Connect with us

NASIONAL

YUSRIL: KOMISIONER KPK BUKANLAH MANDATARIS PRESIDEN

Published

on

KopiOnline Jakarta,- Pakar Hukum Tata Negara, Yusril Ihza Mahendra menyoroti soal penyerahan mandat tanggung jawab pengelolaan Komisi Pemberantasan Korupsi (KPK) dari pimpinan KPK periode 2015-2019, Agus Rahardjo kepada Presiden.

Yusril menilai, penyerahan mandat oleh pimpinan lembaga antirasuah itu kepada Presiden justru bisa menjadi jebakan.

“Ya, itu bisa membuat Presiden terjebak,” kata Yusril, Minggu (15/09/2019).

Yusril menjelaskan, Presiden bisa kena pelanggaran konstitusi bila menerima mandat KPK. Karena, menurut dia, undang-undang tidak mengenal penyerahan mandat atau tanggung jawab pengelolaan KPK kepada Presiden.

“Presiden tidak berwenang mengelola KPK. Presiden justru dapat dianggap melanggar konstitusi jika menjadi pengelola KPK,”

Sama halnya dengan polisi dan jaksa, lanjut Yusril, KPK bersifat operasional dalam menegakkan hukum di bidang tindak pidana korupsi.

“Presiden tidak mungkin bertindak secara langsung dan operasional dalam menegakkan hukum,” ujar Yusril.

Dia menambahkan, tata cara pengelolaan KPK telah diatur dengan rinci dalam UU KPK. Sementara tidak ada satu pasal pun dalam UUD 1945 yang mengatur tentang KPK.

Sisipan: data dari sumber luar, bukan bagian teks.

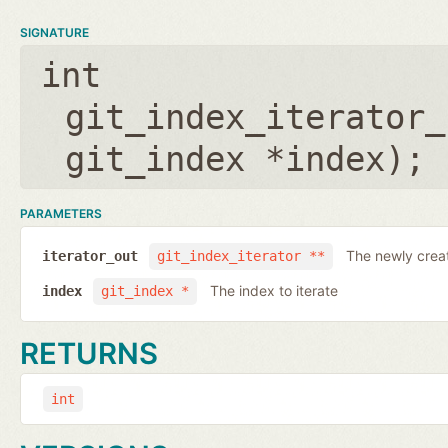
SIGNATURE
int
git_index_iterator_
git_index *index
);
PARAMETERS
The newly creat
iterator_out
git_index_iterator **
The index to iterate
index
git_index *
RETURNS
int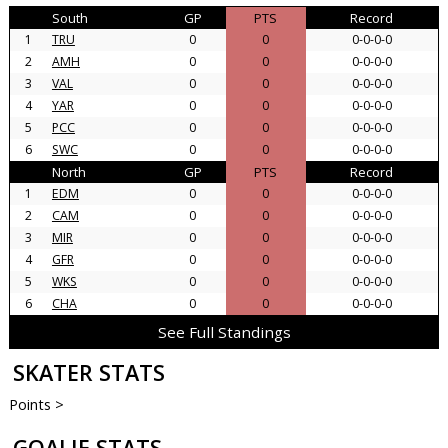
South
GP
PTS
Record
1
TRU
0
0
0-0-0-0
2
AMH
0
0
0-0-0-0
3
VAL
0
0
0-0-0-0
4
YAR
0
0
0-0-0-0
5
PCC
0
0
0-0-0-0
6
SWC
0
0
0-0-0-0
North
GP
PTS
Record
1
EDM
0
0
0-0-0-0
2
CAM
0
0
0-0-0-0
3
MIR
0
0
0-0-0-0
4
GFR
0
0
0-0-0-0
5
WKS
0
0
0-0-0-0
6
CHA
0
0
0-0-0-0
See Full Standings
SKATER STATS
Points >
GOALIE STATS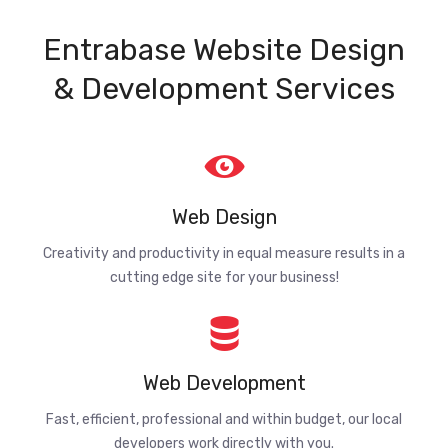
Entrabase Website Design
& Development Services
Web Design
Creativity and productivity in equal measure results in a
cutting edge site for your business!
Web Development
Fast, efficient, professional and within budget, our local
developers work directly with you.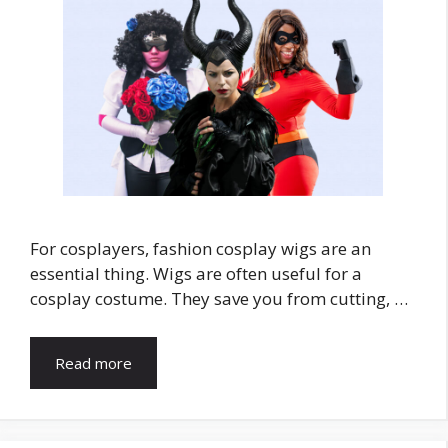
For cosplayers, fashion cosplay wigs are an
essential thing. Wigs are often useful for a
cosplay costume. They save you from cutting, …
Read more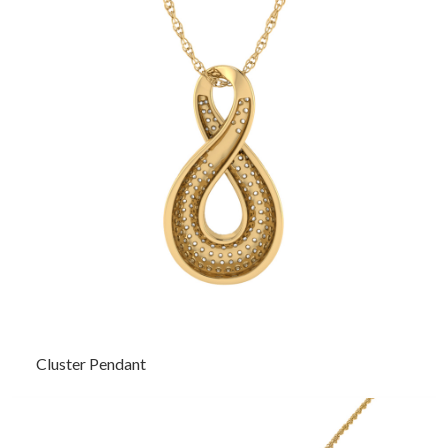
Cluster Pendant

“Komisioner KPK bukanlah mandataris Presiden,” tegas Yusril.

UU KPK, menurut dia, tidak mengenal penyerahan mandat kepada Presiden. Maka Komisioner KPK wajib meneruskan tugas dan tanggung jawabnya sampai akhir masa jabatannya.

Pasal 32 UU KPK menyatakan bahwa komisioner diberhentikan dari jabatannya karena masa jabatannya telah berakhir. Selain itu, masa jabatan komisioner berakhir jika mereka mengundurkan diri atau meninggal dunia sebelum masa jabatannya berakhir.

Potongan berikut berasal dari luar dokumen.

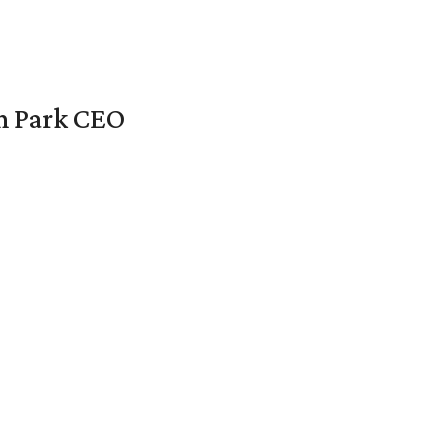
en Park CEO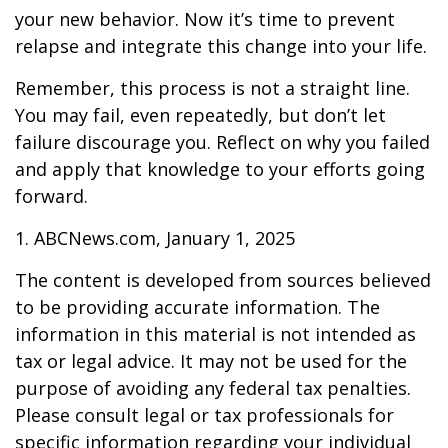
your new behavior. Now it’s time to prevent
relapse and integrate this change into your life.
Remember, this process is not a straight line.
You may fail, even repeatedly, but don’t let
failure discourage you. Reflect on why you failed
and apply that knowledge to your efforts going
forward.
1. ABCNews.com, January 1, 2025
The content is developed from sources believed
to be providing accurate information. The
information in this material is not intended as
tax or legal advice. It may not be used for the
purpose of avoiding any federal tax penalties.
Please consult legal or tax professionals for
specific information regarding your individual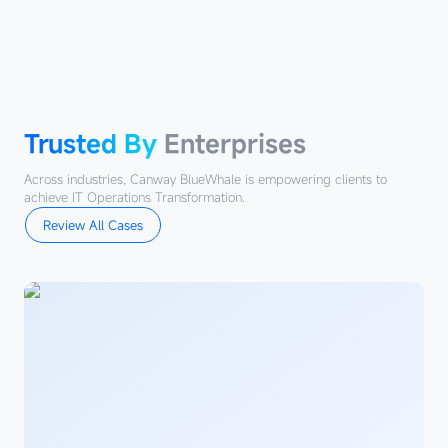
Trusted
By
Enterprises
Trusted By
Enterprises
Across industries, Canway BlueWhale is empowering clients to
achieve IT Operations Transformation.
Review All Cases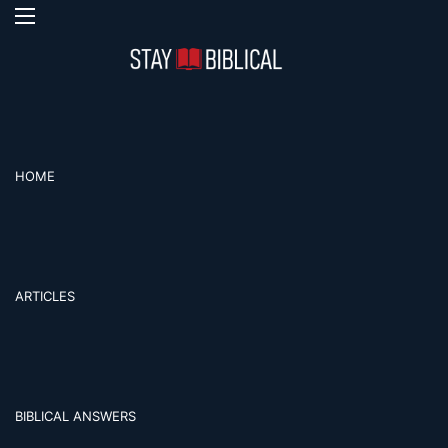
Menu
Se
HOME
ARTICLES
BIBLICAL ANSWERS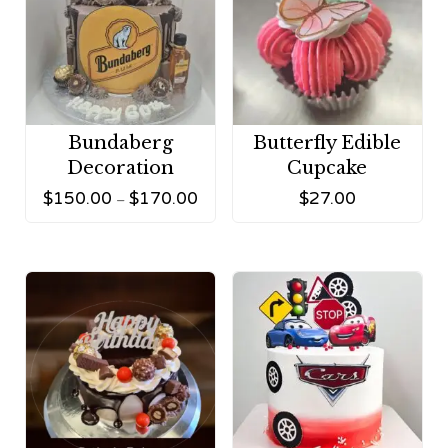
Bundaberg
Butterfly Edible
Decoration
Cupcake
$
150.00
$
170.00
$
27.00
–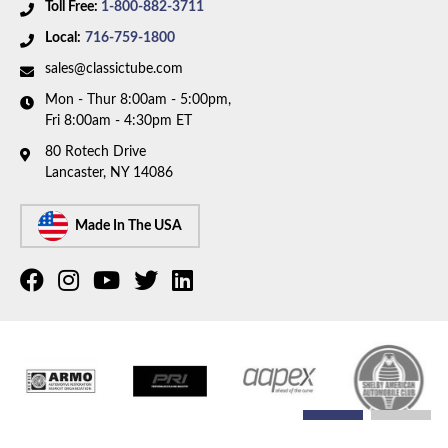
Toll Free:
1-800-882-3711
Local:
716-759-1800
sales@classictube.com
Mon - Thur 8:00am - 5:00pm,
Fri 8:00am - 4:30pm ET
80 Rotech Drive
Lancaster, NY 14086
Made In The USA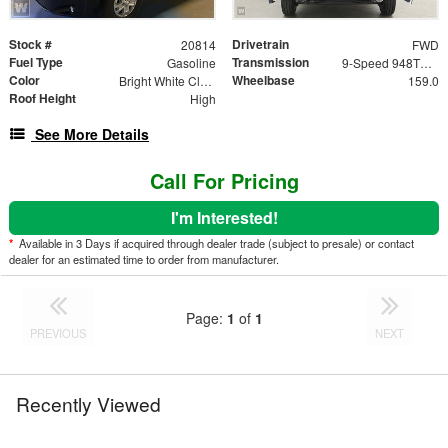
Stock #
Drivetrain
20814
FWD
Fuel Type
Transmission
Gasoline
9-Speed 948TE Automatic
Color
Wheelbase
Bright White Clearcoat
159.0
Roof Height
High
See More Details
Call For Pricing
I'm Interested!
*
Available in 3 Days if acquired through dealer trade (subject to presale) or contact
dealer for an estimated time to order from manufacturer.
Page:
1
of
1
PREVIOUS
NEXT
Recently Viewed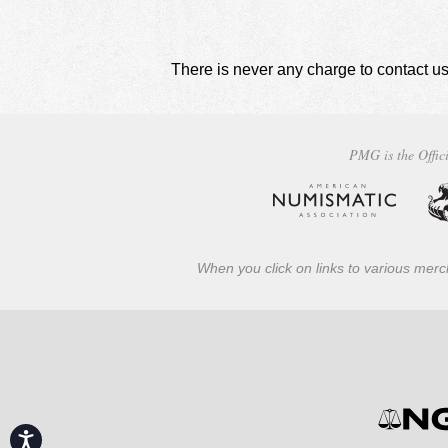
There is never any charge to contact us
PMG is the Offici
When you click on links to various merch
Accessibility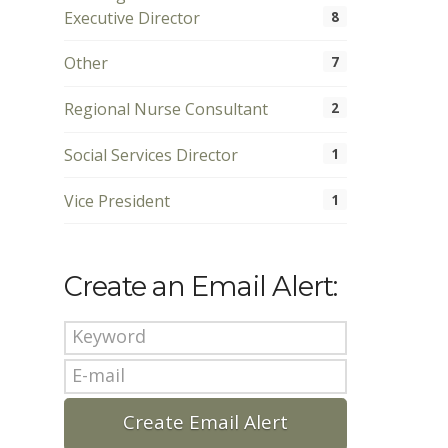
Executive Director
8
Other
7
Regional Nurse Consultant
2
Social Services Director
1
Vice President
1
Create an Email Alert: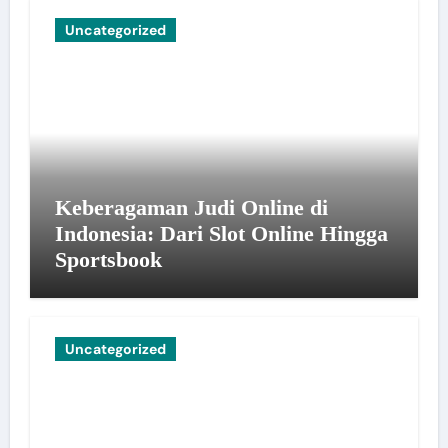
Uncategorized
Keberagaman Judi Online di
Indonesia: Dari Slot Online Hingga
Sportsbook
Uncategorized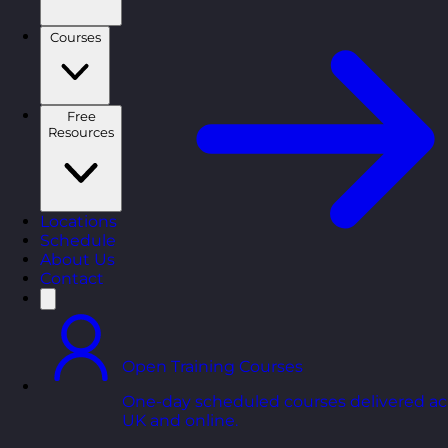
Courses
Free
Resources
Locations
Schedule
About Us
Contact
Open Training Courses
One-day scheduled courses delivered ac
UK and online.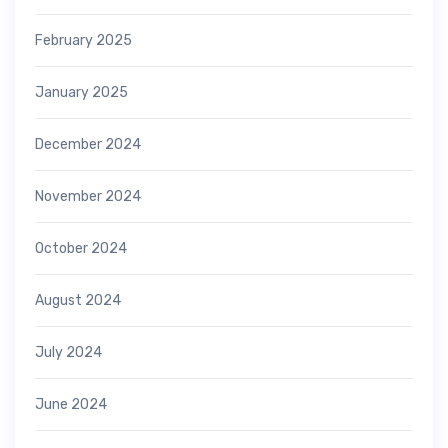
February 2025
January 2025
December 2024
November 2024
October 2024
August 2024
July 2024
June 2024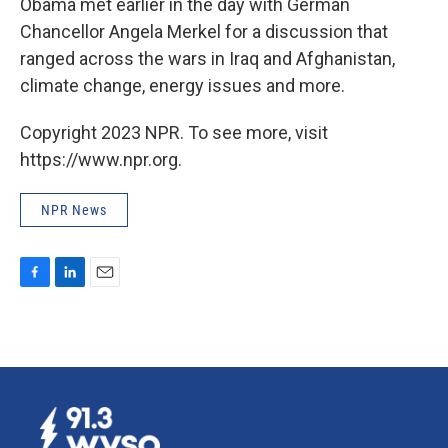
Obama met earlier in the day with German
Chancellor Angela Merkel for a discussion that
ranged across the wars in Iraq and Afghanistan,
climate change, energy issues and more.
Copyright 2023 NPR. To see more, visit
https://www.npr.org.
NPR News
F
L
E
a
i
m
c
n
a
e
k
i
b
e
l
o
d
o
I
k
n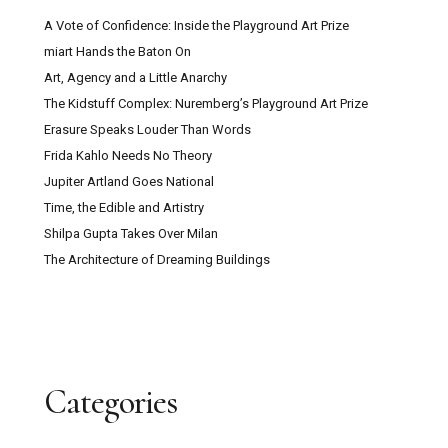
A Vote of Confidence: Inside the Playground Art Prize
miart Hands the Baton On
Art, Agency and a Little Anarchy
The Kidstuff Complex: Nuremberg’s Playground Art Prize
Erasure Speaks Louder Than Words
Frida Kahlo Needs No Theory
Jupiter Artland Goes National
Time, the Edible and Artistry
Shilpa Gupta Takes Over Milan
The Architecture of Dreaming Buildings
Categories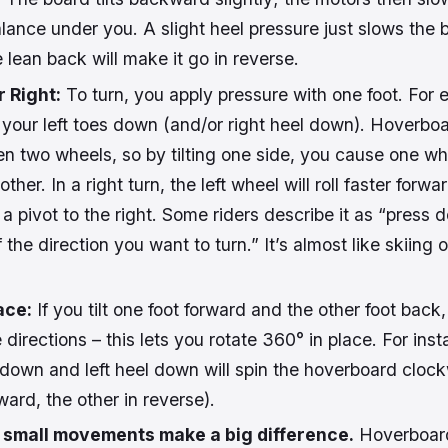
alance under you. A slight heel pressure just slows the 
 lean back will make it go in reverse.
r Right:
To turn, you apply pressure with one foot. For 
 your left toes down (and/or right heel down). Hoverboa
n two wheels, so by tilting one side, you cause one wh
other. In a right turn, the left wheel will roll faster forwa
a pivot to the right. Some riders describe it as “press 
 the direction you want to turn.” It’s almost like skiing 
ace:
If you tilt one foot forward and the other foot back
e directions – this lets you rotate 360° in place. For ins
 down and left heel down will spin the hoverboard cloc
ard, the other in reverse).
t
small movements make a big difference.
Hoverboar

“Di luar itu tidak ada mekanisme lain bagi komisioner untuk mengakhiri jabatannya,” tutup Yusril.

Hal senada diungkapkan Mahfud MD. Mantan Ketua Mahkamah Konstitusi (MK) ini menilai, penyerahan mandat itu tidak tepat.

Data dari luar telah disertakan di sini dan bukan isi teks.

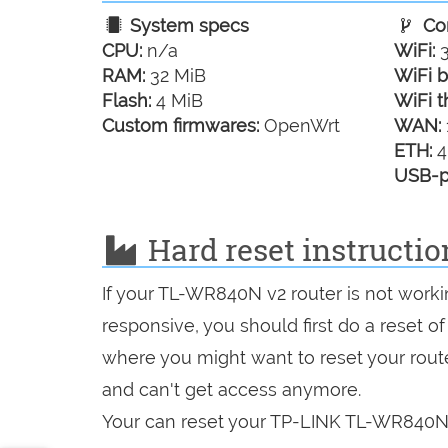
System specs
Con
CPU:
n/a
WiFi:
3
RAM:
32 MiB
WiFi b
Flash:
4 MiB
WiFi t
Custom firmwares:
OpenWrt
WAN:
ETH:
4
USB-p
Hard reset instructi
If your TL-WR840N v2 router is not worki
responsive, you should first do a reset of
where you might want to reset your route
and can't get access anymore.
Your can reset your TP-LINK TL-WR840N v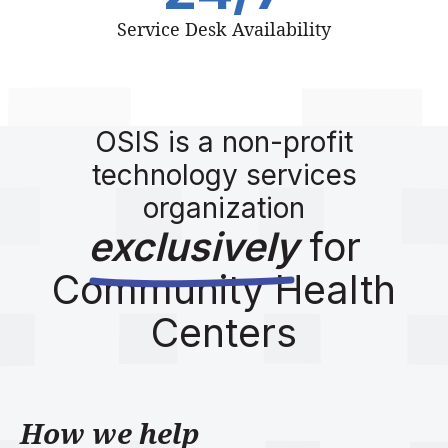
Service Desk Availability
OSIS is a non-profit
technology services
organization
exclusively
for
Community Health
Centers
How we help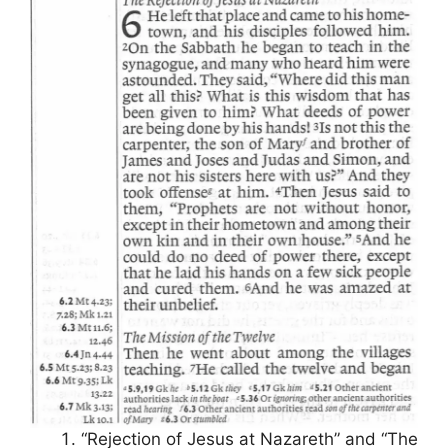
“Rejection of Jesus at Nazareth” and “The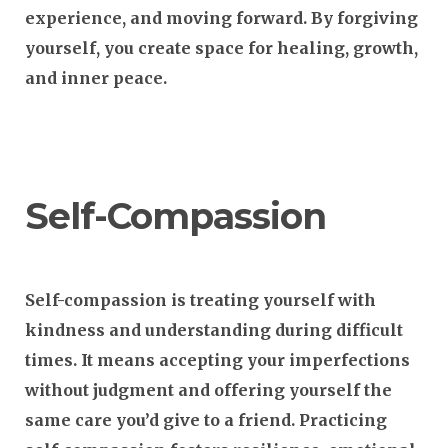
experience, and moving forward. By forgiving
yourself, you create space for healing, growth,
and inner peace.
Self-Compassion
Self-compassion is treating yourself with
kindness and understanding during difficult
times. It means accepting your imperfections
without judgment and offering yourself the
same care you’d give to a friend. Practicing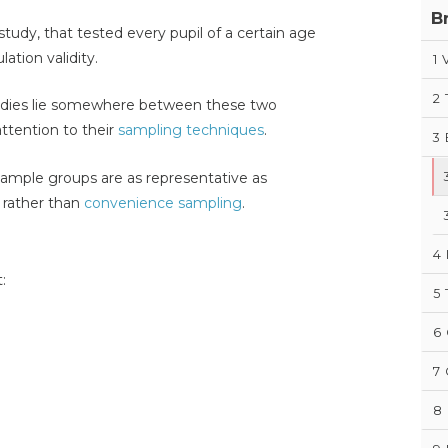
B
study, that tested every pupil of a certain age
ation validity.
1
V
2
tudies lie somewhere between these two
ttention to their
sampling techniques
.
3
 sample groups are as representative as
rather than
convenience sampling
.
4
:
5
6
7
8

Menurut guru besar Hukum Tata Negara UII itu juga menegaskan, secara hukum, komisioner KPK bukan mandataris presiden. Mereka tidak bisa mengembalikan mandat kepada Presiden, karena Presiden tidak pernah memberi mandat pada mereka.

“Sebab mandataris dalam Ilmu Hukum adalah orang yang diberi tugas oleh pejabat tertentu, tetapi yang bertanggungjawab adalah pejabat si pemberi tugas,” terang Mahfud MD

Karenanya, Mahfud beranggapan langkah tiga pimpinan KPK periode 2015-2019 yang mengembalikan mandat ke Presiden Jokowi tidaklah tepat.

“KPK bukan mandataris siapa pun, dia adalah lembaga independen. Meskipun ada di lingkaran eksekutif, namun bukan bawahan pemerintah,” ungkapnya.

Sebelumnya, pada Jumat (13/09/2019) malam lalu, para pimpinan Komisi Pemberantasan Korupsi (KPK) menyerahkan tanggung jawab pengelolaan lembaga antirasuah itu kepada Presiden Jokowi.

Ketua KPK Agus Rahardjo menyatakan, dirinya prihatin atas kondisi lembaga yang dipimpinnya saat ini. Dia pun angkat tangan dan menyerahkan urusan korupsi ke Jokowi.

“Kami mempertimbangkan sebaik-baiknya, maka kami pimpinan sebagai penanggungjawab tertinggi, kami menyerahkan tanggung jawab pengelolaan KPK kepada Bapak Presiden,” tutur Agus di Gedung KPK, Kuningan, Jakarta Selatan, Jumat 13 September 2019.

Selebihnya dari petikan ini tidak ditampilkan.